May 9, 2010 | Communication, Innovation, Social Media
I suspect neither Coke or Mentos planned for the tsunami of videos on Utube and others demonstrating the effect of a Mentos in a bottle of coke. Nevertheless, it happens, and it remains to be seen if the popularity of coke-bombs impacts the brands in any way.
Blend-it has made a business by demonstrating the blending power of their appliances by blending all sorts of things, latest is an Ipad, but this by contrast is a deliberate marketing strategy that has delivered a huge brand position for little cost.
The point is that the power of the web can be harnessed, and used to your benefit, but it is a demanding, unpredictable mistress, and just as prone to turn around and bite your bum, as it is to do you a favour.
Believing you can manage the web content that impacts on your products is the first mistake, best you can do is participate, contribute, comment, and if you do it well, as Blendtec has, you can leverage the power, never control it.
May 5, 2010 | Change, Communication, Innovation, Social Media
What happens next?
Mega platforms for social networking have overtaken many of our lives, from email, facebook, twitter, and the rest.
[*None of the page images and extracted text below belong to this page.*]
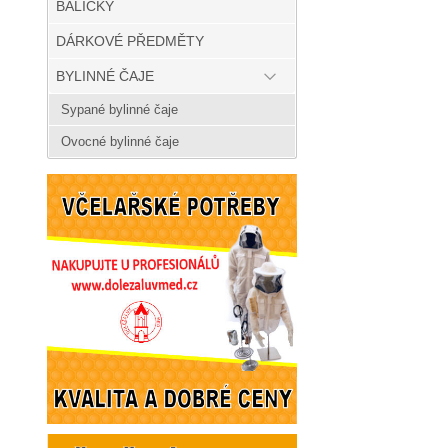
BALÍČKY
DÁRKOVÉ PŘEDMĚTY
BYLINNÉ ČAJE
Sypané bylinné čaje
Ovocné bylinné čaje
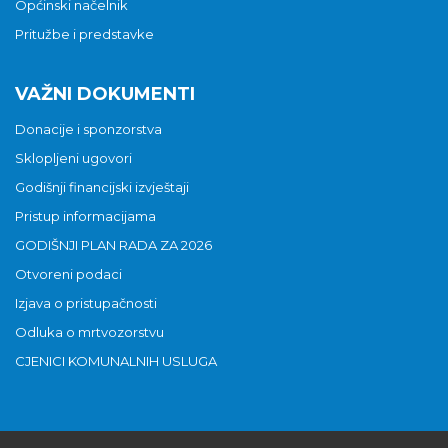
Općinski načelnik
Pritužbe i predstavke
VAŽNI DOKUMENTI
Donacije i sponzorstva
Sklopljeni ugovori
Godišnji financijski izvještaji
Pristup informacijama
GODIŠNJI PLAN RADA ZA 2026
Otvoreni podaci
Izjava o pristupačnosti
Odluka o mrtvozorstvu
CJENICI KOMUNALNIH USLUGA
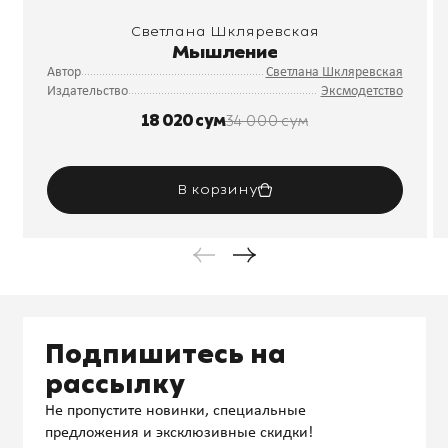
Светлана Шкляревская
Мышление
Автор
Светлана Шкляревская
Издательство
Эксмодетство
18 020 сум
34 000 сум
В корзину
Подпишитесь на
рассылку
Не пропустите новинки, специальные
предложения и эксклюзивные скидки!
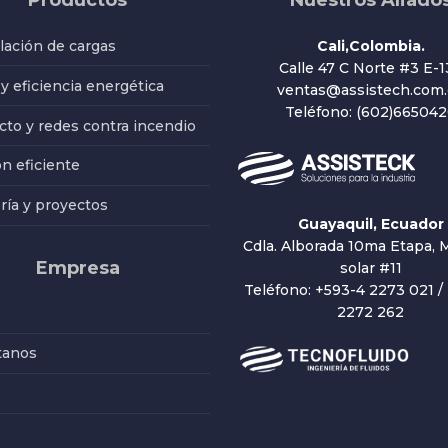
Productos
Nuestros Aliado
ación de cargas
Cali,Colombia.
Calle 47 C Norte #3 E-1
 y eficiencia energética
ventas@assistech.com.
Teléfono: (602)66504
to y redes contra incendio
ón eficiente
ría y proyectos
Guayaquil, Ecuador
Cdla. Alborada 10ma Etapa, M
Empresa
solar #11
Teléfono: +593-4 2273 021 /
2272 262
tanos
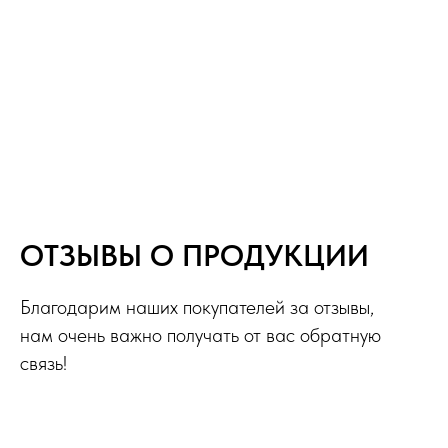
ОТЗЫВЫ О ПРОДУКЦИИ
Благодарим наших покупателей за отзывы,
нам очень важно получать от вас обратную
связь!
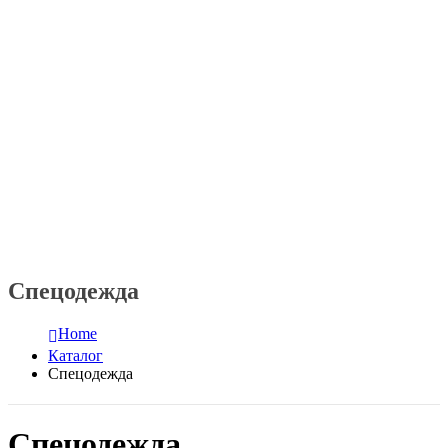
Спецодежда
Home
Каталог
Спецодежда
Спецодежда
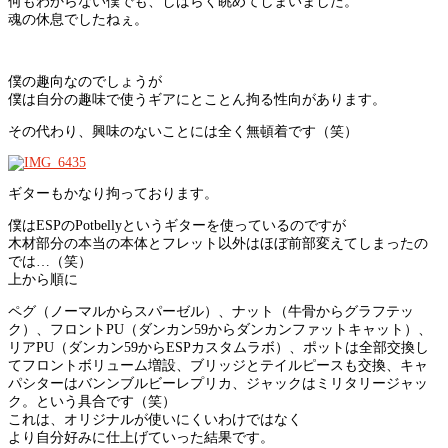
何もわからない僕でも、しばらく眺めてしまいました。
魂の休息でしたねぇ。
僕の趣向なのでしょうが
僕は自分の趣味で使うギアにとことん拘る性向があります。
その代わり、興味のないことには全く無頓着です（笑）
ギターもかなり拘っております。
僕はESPのPotbellyというギターを使っているのですが
木材部分の本当の本体とフレット以外はほぼ前部変えてしまったの
では…（笑）
上から順に
ペグ（ノーマルからスパーゼル）、ナット（牛骨からグラフテッ
ク）、フロントPU（ダンカン59からダンカンファットキャット）、
リアPU（ダンカン59からESPカスタムラボ）、ポットは全部交換し
てフロントボリューム増設、ブリッジとテイルピースも交換、キャ
パシターはバンンブルビーレプリカ、ジャックはミリタリージャッ
ク。という具合です（笑）
これは、オリジナルが使いにくいわけではなく
より自分好みに仕上げていった結果です。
All have the common trait of being “mass” platforms, designed to be used by anyone, with very modest generally available customisation allowed at the fringes.
For most people, in most situations, this is enough.
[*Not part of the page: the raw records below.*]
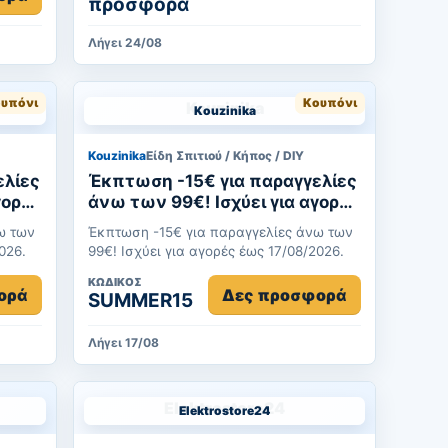
προσφορά
Λήγει 24/08
υπόνι
Κουπόνι
Kouzinika
Kouzinika
Είδη Σπιτιού / Κήπος / DIY
ελίες
Έκπτωση -15€ για παραγγελίες
άνω των 99€! Ισχύει για αγορές
έως 17/08/2026.
ω των
Έκπτωση -15€ για παραγγελίες άνω των
2026.
99€! Ισχύει για αγορές έως 17/08/2026.
ΚΩΔΙΚΌΣ
ορά
Δες προσφορά
SUMMER15
Λήγει 17/08
Elektrostore24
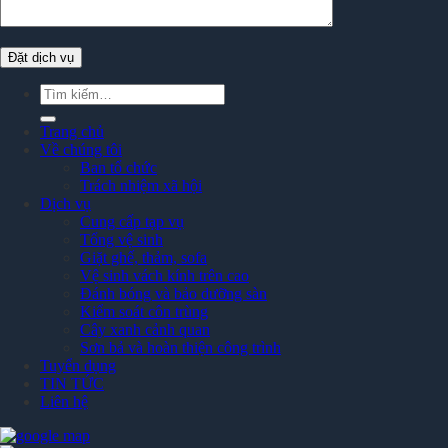
Tìm
kiếm:
Trang chủ
Về chúng tôi
Ban tổ chức
Trách nhiệm xã hội
Dịch vụ
Cung cấp tạp vụ
Tổng vệ sinh
Giặt ghế, thảm, sofa
Vệ sinh vách kính trên cao
Đánh bóng và bảo dưỡng sàn
Kiểm soát côn trùng
Cây xanh cảnh quan
Sơn bả và hoàn thiện công trình
Tuyển dụng
TIN TỨC
Liên hệ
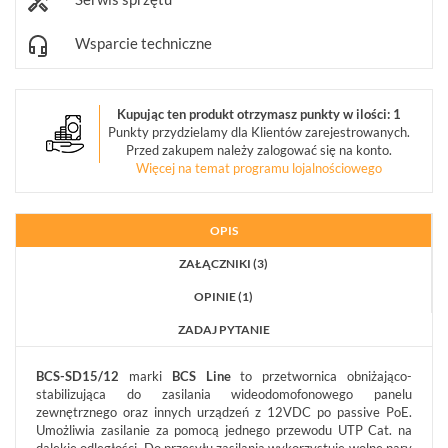
KONFIGURATOR
Wsparcie techniczne
Informacje
Kupując ten produkt otrzymasz punkty w ilości: 1
REKLAMACJE
O
KONTAKT
Punkty przydzielamy dla Klientów zarejestrowanych.
FIRMIE
DANE
CENNIKI
Przed zakupem należy zalogować się na konto.
SKLEPU
AKTUALNOŚCI
Więcej na temat programu lojalnościowego
OPROGRAMOWANIE
REGULAMIN
OPINIE
DOSTAWA
POLITYKA
SZKOLENIA
ZWROT
PRYWATNOŚCI
OPIS
MONTAŻ
SERWIS
KODY
ZAŁĄCZNIKI (3)
WSPÓŁPRACA
I
RABATOWE
OPINIE (1)
ZADAJ PYTANIE
BCS-SD15/12
marki
BCS Line
to przetwornica obniżająco-
stabilizująca do zasilania wideodomofonowego panelu
zewnętrznego oraz innych urządzeń z 12VDC po passive PoE.
Umożliwia zasilanie za pomocą jednego przewodu UTP Cat. na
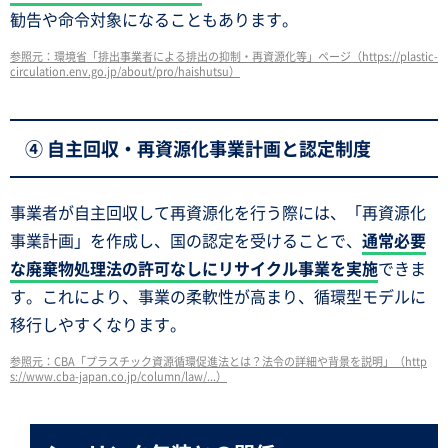
勧告や命令対象になることもあります。
参照元：環境省「排出事業者による排出の抑制・再資源化等」ページ（https://plastic-
circulation.env.go.jp/about/pro/haishutsu）
④ 自主回収・再資源化事業計画と認定制度
事業者が自主回収して再資源化を行う際には、「再資源化
事業計画」を作成し、国の認定を受けることで、
通常必要
な廃棄物処理法の許可なしにリサイクル事業を実施
できま
す。これにより、事業の柔軟性が高まり、循環型モデルに
移行しやすくなります。
参照元：CBA「プラスチック資源循環促進法とは？法令の詳細や背景を説明」（http
s://www.cba-japan.co.jp/column/law/...）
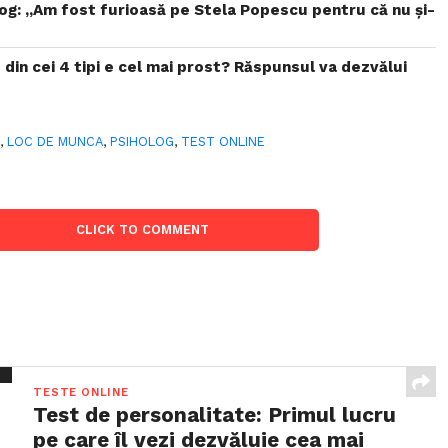
og: „Am fost furioasă pe Stela Popescu pentru că nu și-
in cei 4 tipi e cel mai prost? Răspunsul va dezvălui
B
,
LOC DE MUNCA
,
PSIHOLOG
,
TEST ONLINE
CLICK TO COMMENT
TESTE ONLINE
Test de personalitate: Primul lucru
pe care îl vezi dezvăluie cea mai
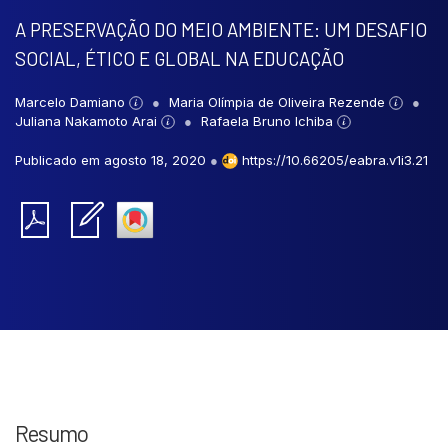
A PRESERVAÇÃO DO MEIO AMBIENTE: UM DESAFIO
SOCIAL, ÉTICO E GLOBAL NA EDUCAÇÃO
Marcelo Damiano
Maria Olímpia de Oliveira Rezende
Juliana Nakamoto Arai
Rafaela Bruno Ichiba
Publicado em agosto 18, 2020
●
https://10.66205/eabra.v1i3.21
Resumo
However, every time something has been invented, that reaches a wide audience, and satisfies a generic proposition, someone starts playing with the tailoring. This applies throughout history, to all widely used devices from armor to iphone apps.
Bespoke social networking at the edges is about to evolve into a fragmented range of networks where there are substantial barriers to entry, and therefore attract a highly focused group, with a deep connection of some sort, who can network amongst a select group of peers.
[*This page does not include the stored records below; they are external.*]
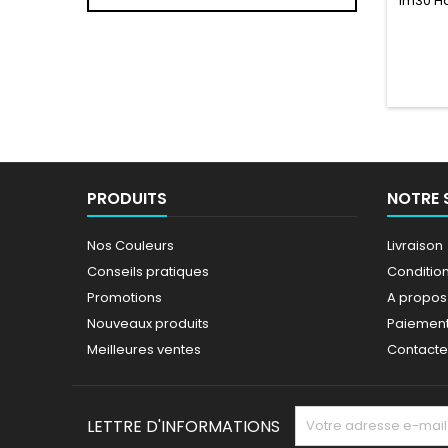
1m30 Ha
couleur
PRODUITS
NOTRE 
Nos Couleurs
Livraison
Conseils pratiques
Conditions
Promotions
A propos
Nouveaux produits
Paiement
Meilleures ventes
Contact
LETTRE D'INFORMATIONS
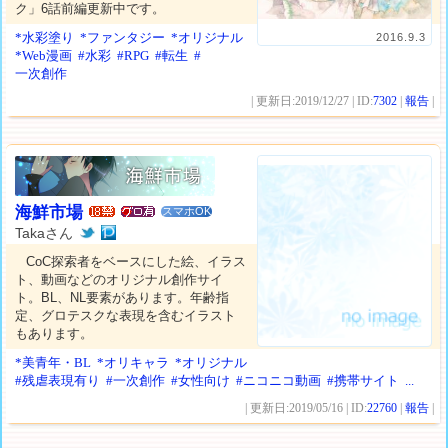
ク」6話前編更新中です。
*水彩塗り
*ファンタジー
*オリジナル
2016.9.3
*Web漫画
#水彩
#RPG
#転生
#
一次創作
| 更新日:2019/12/27 | ID:
7302
|
報告
|
海鮮市場
スマホOK
Takaさん
CoC探索者をベースにした絵、イラス
ト、動画などのオリジナル創作サイ
ト。BL、NL要素があります。年齢指
定、グロテスクな表現を含むイラスト
もあります。
*美青年・BL
*オリキャラ
*オリジナル
#残虐表現有り
#一次創作
#女性向け
#ニコニコ動画
#携帯サイト
...
| 更新日:2019/05/16 | ID:
22760
|
報告
|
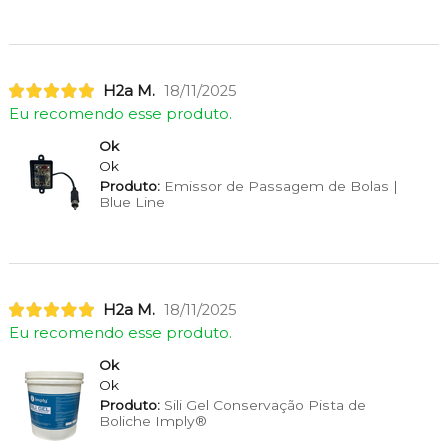
H2a M.
18/11/2025
Eu recomendo esse produto.
Ok
Ok
Produto:
Emissor de Passagem de Bolas |
Blue Line
H2a M.
18/11/2025
Eu recomendo esse produto.
Ok
Ok
Produto:
Sili Gel Conservação Pista de
Boliche Imply®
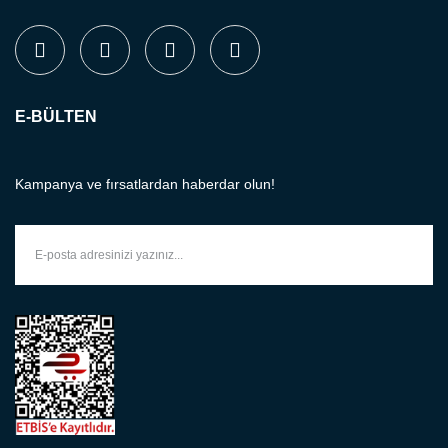
E-BÜLTEN
Kampanya ve fırsatlardan haberdar olun!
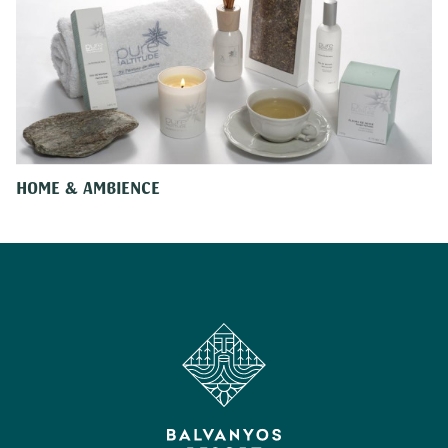
HOME & AMBIENCE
Imagine a social network of PhD qualified nuclear physicians from a selected group of institutions, which excludes the University of West Bumcrack and its brothers. This tiny, exclusive group of geeks, would love a social networking platform, an app that enables them to interact with the couple of dozen others around the place who understand them, but to date it has not been offered because it does not “scale” and the established rules for success of these networks is “scalability” which means it is capable of being monetarised. In addition, it would work differently, much more like a series of human interactions as would occur in the university common room, rather than being reduced to a series of quantitative options as is the case in a mass app.
The corollary is that if you are not in the “frame” for the bespoke app, you will probably never even know about it.
May 4, 2010 | Innovation, Marketing, Strategy
Marketing is much more than a menu to be picked from, it is an evolution of characteristics specific to a purpose a place and a competitive environment.
Some is visible above ground, most is invisible, underground, the roots of the ecosystem, but the needs are similar, if growth and health are to be maintained.
As in nature, marketing in a market tends to be similar, FMCG marketers pick from similar menus of options that are a function of the forces driving the marketplace, but those menus are subtly different from those that are in other markets.
Again, as in nature, a step change really only occurs when there is a cross pollination across boundaries, when a smart marketer disobeys the “rules” of his market, and adopts a different approach, sometimes with insights from others. That is when the really interesting stuff happens.